We first took notice of actress Amy Acker when she appeared on Angel as Fred, the mousy physicist who had been trapped in a demon dimension for five years. She eventually blossomed into a confident, ass-kicking ... Old One named Illyria. Even though Angel ended in 2004, Acker told TVLine that she has a lot to thank for Fred. In fact, she said, "Fred is the gift that keeps giving."
As we know, Joss Whedon kept his former star in work by putting her in many of his other productions, including Dollhouse, Cabin in the Woods and Much Ado About Nothing. In addition, a chunk of Acker's roles have stemmed from her work with Joss and his stable of proteges.

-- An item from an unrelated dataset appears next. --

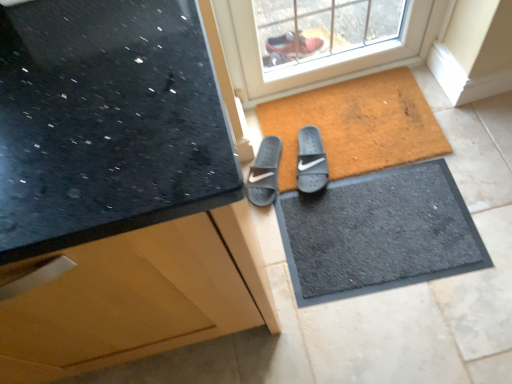 The height and width of the screenshot is (384, 512). Identify the location of empty space that is ontop of gray rubber slide at center, the 2th footwear positioned from the right (from a real-world perspective). (259, 162). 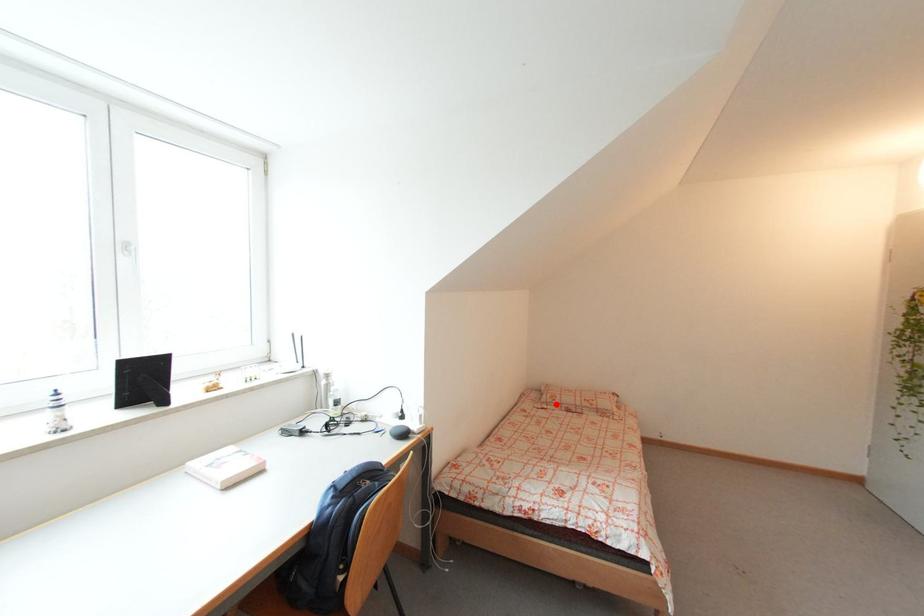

"[H]e hires such amazing writers who have now gone on to make their own shows, so I was lucky enough to do something on Grimm and Once Upon a Time, all these different things with different people who have been on or affiliated with Angel."Acker will be making an appearance in tonight's episode of Joss/Jed Whedon/Maurissa Tancharoen-produced Agents of S.H.I.E.L.D. as the Cellist, the girlfriend of Agent Coulson referred to by Coulson and Pepper Potts in The Avengers (according to IMDB, she'll be appearing in season finale as well).
The Cellist, whose name is Audrey, thought Coulson had died after the events of The Avengers. According to Acker, the episode will deal with the consequences of his lying by omission.
"Coulson has been watching over her and is trying to protect her ... he realized that she could be in trouble, and so that became a priority. ... I have a really nice, pretty speech that they wrote about just how hard it was to get over him, trying to kind of put my life back together since I lost him."
Other than preparing for the role emotionally, Acker had to prepare for the role of the Cellist physically. She told TVLine, "Well, I took a nice three-hour lesson after I found out I was playing the part. [Laughs] Unfortunately, you can’t actually learn to play the cello in three hours, but ... I’m like, 'Oh, I can play the violin now!' I thought I was pretty good at it, but apparently not so much."
Will the Cellist have moved on from Coulson's death, or will she beat him over the head with a cello for allowing her to think he was dead? We'll have to wait and see.